The discussion about how to deal with climate change consists of two rough perspectives: one of sacrifice (we need to reduce travel, purchase less, …) or one of techno-utopianism (creating ways to keep doing what we do, without negative impact). While the techno-utopian extreme might seem desirable, the extreme position of sacrifice would be suicide, which isn’t quite so desirable. As always, the solution we truly find is probably one in between: some regulation to avoid stupid waste of energy, but also create a lot of new opportunities.
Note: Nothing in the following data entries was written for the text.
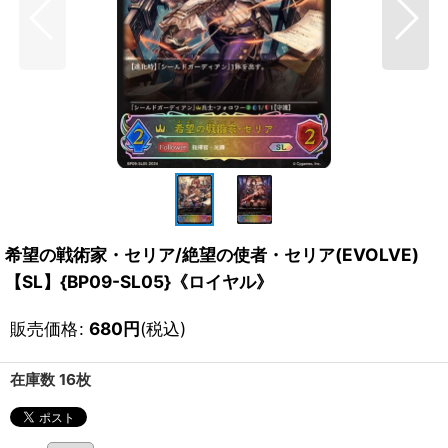
希望の戦術家・セリア/絶望の使者・セリア(EVOLVE)
【SL】{BP09-SL05}《ロイヤル》
販売価格
:
680
円
(税込)
在庫数 16枚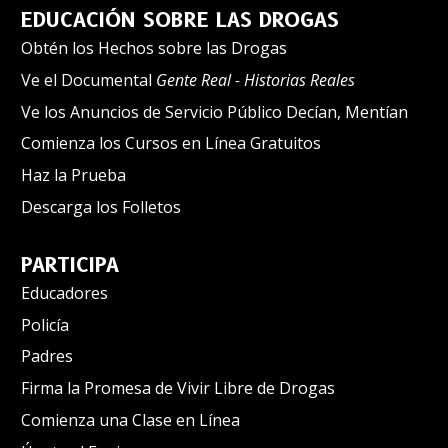
EDUCACIÓN SOBRE LAS DROGAS
Obtén los Hechos sobre las Drogas
Ve el Documental
Gente Real - Historias Reales
Ve los Anuncios de Servicio Público Decían, Mentían
Comienza los Cursos en Línea Gratuitos
Haz la Prueba
Descarga los Folletos
PARTICIPA
Educadores
Policía
Padres
Firma la Promesa de Vivir Libre de Drogas
Comienza una Clase en Línea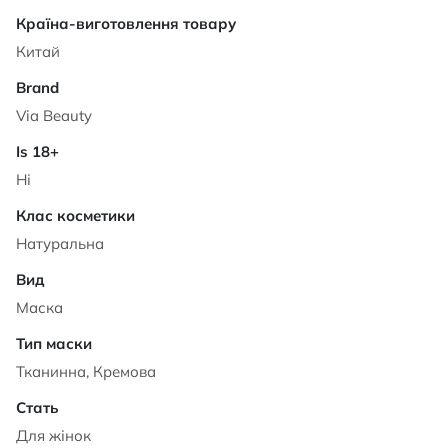
Характеристики
Китай
Via Beauty
Ні
Натуральна
Маска
Тканинна, Кремова
Для жінок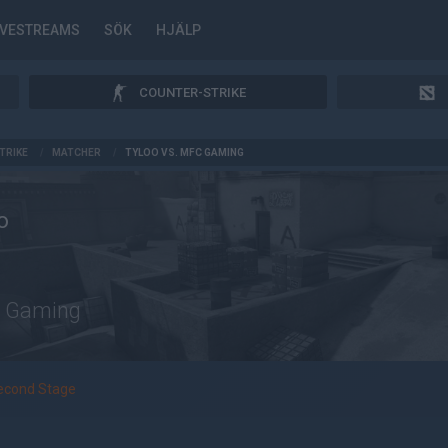
IVESTREAMS
SÖK
HJÄLP
COUNTER-STRIKE
TRIKE
/
MATCHER
/
TYLOO VS. MFC GAMING
o
 Gaming
econd Stage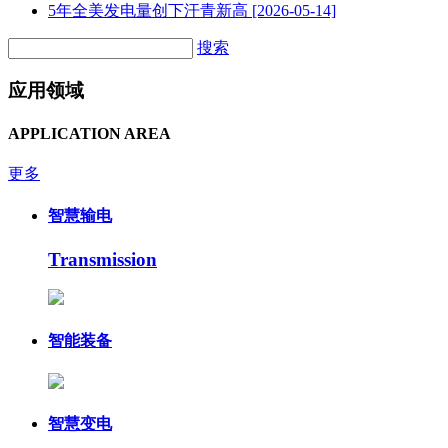
5年全美发电量创下汗青新高
[2026-05-14]
搜索
应用领域
APPLICATION AREA
更多
智慧输电
Transmission
智能装备
智慧变电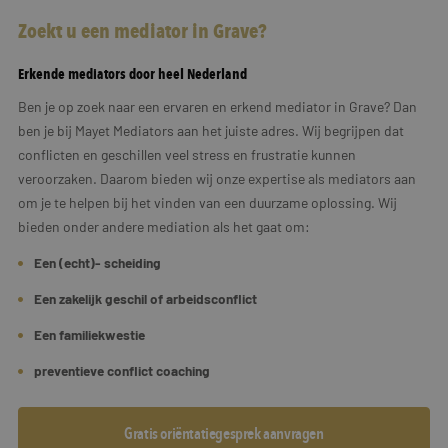
Zoekt u een mediator in Grave?
Erkende mediators door heel Nederland
Ben je op zoek naar een ervaren en erkend mediator in Grave? Dan
ben je bij Mayet Mediators aan het juiste adres. Wij begrijpen dat
conflicten en geschillen veel stress en frustratie kunnen
veroorzaken. Daarom bieden wij onze expertise als mediators aan
om je te helpen bij het vinden van een duurzame oplossing. Wij
bieden onder andere mediation als het gaat om:
Een (echt)- scheiding
Een zakelijk geschil of arbeidsconflict
Een familiekwestie
preventieve conflict coaching
Gratis oriëntatiegesprek aanvragen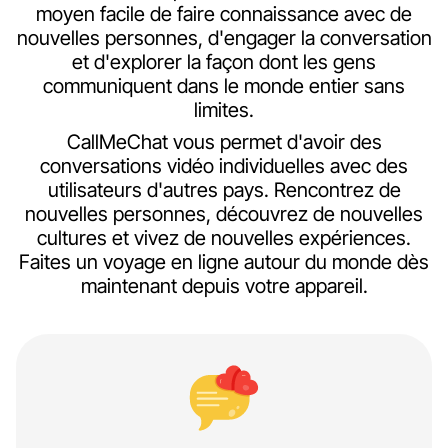
moyen facile de faire connaissance avec de
nouvelles personnes, d'engager la conversation
et d'explorer la façon dont les gens
communiquent dans le monde entier sans
limites.
CallMeChat vous permet d'avoir des
conversations vidéo individuelles avec des
utilisateurs d'autres pays. Rencontrez de
nouvelles personnes, découvrez de nouvelles
cultures et vivez de nouvelles expériences.
Faites un voyage en ligne autour du monde dès
maintenant depuis votre appareil.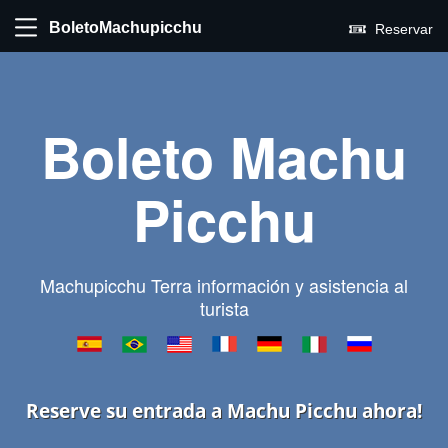
BoletoMachupicchu
Reservar
Boleto Machu
Picchu
Machupicchu Terra información y asistencia al
turista
Reserve su entrada a Machu Picchu ahora!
What I often miss in the discussion, though, is this: What are we doing this for? What’s the point? I don’t like the goal of saving the planet. I don’t care much about the planet – what good would earth be, if no human lived on it? Without anyone to conciously experience the beauty of life on earth, the planet’s not worth much in my view. The ultimate goal, why we fight climate change, should be to preserve experience in all of its beauty. Here are a few examples of that beauty:
- Risking one’s life just for fun, doing extreme activities.
- Driving a Porsche 356 through Antarctica.
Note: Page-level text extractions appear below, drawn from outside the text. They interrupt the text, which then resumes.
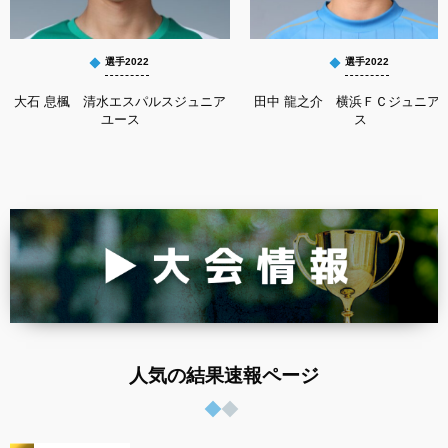
選手2022
選手2022
大石 息楓 清水エスパルスジュニア
田中 龍之介 横浜ＦＣジュニア
ユース
ス
人気の結果速報ページ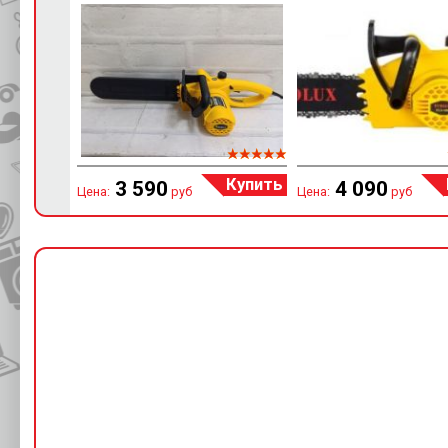
Купить
3 590
4 090
Цена:
руб
Цена:
руб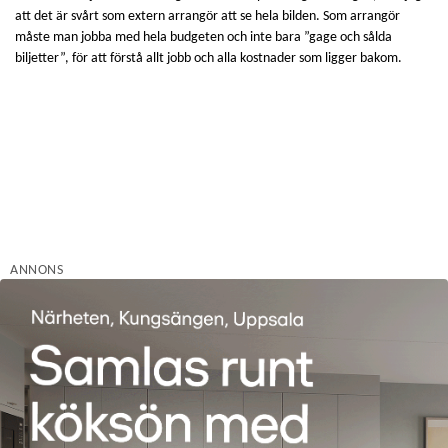
att det är svårt som extern arrangör att se hela bilden. Som arrangör
måste man jobba med hela budgeten och inte bara ”gage och sålda
biljetter”, för att förstå allt jobb och alla kostnader som ligger bakom.
ANNONS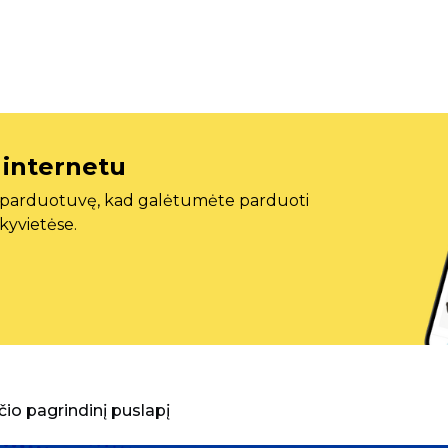
 internetu
ę parduotuvę, kad galėtumėte parduoti
ekyvietėse.
aščio pagrindinį puslapį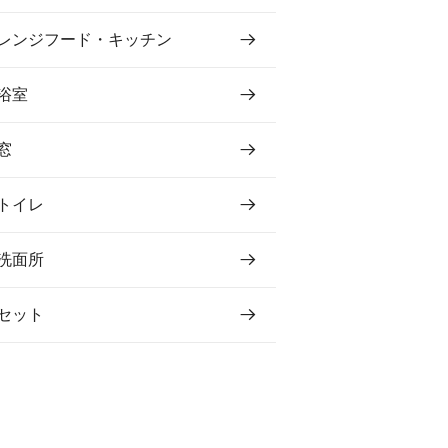
レンジフード・キッチン
浴室
窓
トイレ
洗面所
セット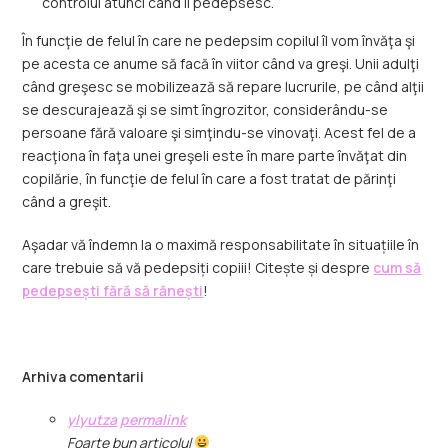
controlul atunci când îl pedepsesc.
În funcţie de felul în care ne pedepsim copilul îl vom învăţa şi
pe acesta ce anume să facă în viitor când va greşi. Unii adulţi
când greşesc se mobilizează să repare lucrurile, pe când alţii
se descurajează şi se simt îngrozitor, considerându-se
persoane fără valoare şi simţindu-se vinovaţi. Acest fel de a
reacţiona în faţa unei greşeli este în mare parte învăţat din
copilărie, în funcţie de felul în care a fost tratat de părinţi
când a greşit.
Aşadar vă îndemn la o maximă responsabilitate în situațiile în
care trebuie să vă pedepsiți copiii! Citește și despre
cum să
pedepsești fără să rănești
!
Arhiva comentarii
ylyutza
permalink
Foarte bun articolul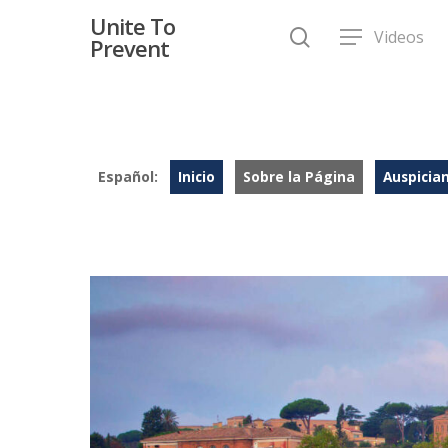
Unite To
Videos
Prevent
Español:
Inicio
Sobre la Página
Auspicia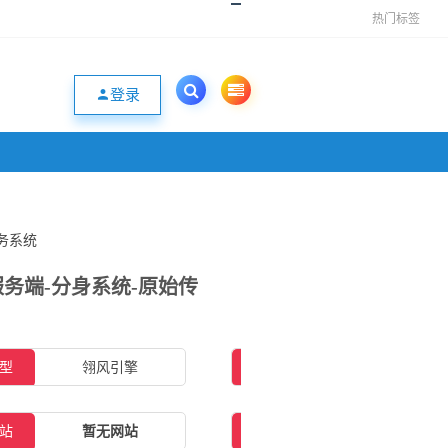
热门标签
登录
任务系统
奇服务端-分身系统-原始传
型
翎风引擎
插件类型
无需插件
站
暂无网站
补丁大小
86.53MB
- Try to learn everything there is to know about everything in the universe.
- Dedicating one’s life to learn a weird, complicated musical instrument.
- Building a miniaturized brick castle from millions of parts, spending many years doing so.
- Meditating on the side of a mountain for 20 years.
- Spending one’s life travelling the planet, meeting a plethora of cultures.
- Organizing huge events where millions of people meet & share experiences.
- Paddling a canoe across the Antlantic Ocean.
These quirky and weird experiences often don’t seem to have a point, as it’s visualised beautifully in The Culture Series, where other (alien) races miss the point of The Culture (= humanity). Not having a point is – in my view – exactly the point of it all: realizing the full range of (human) experience.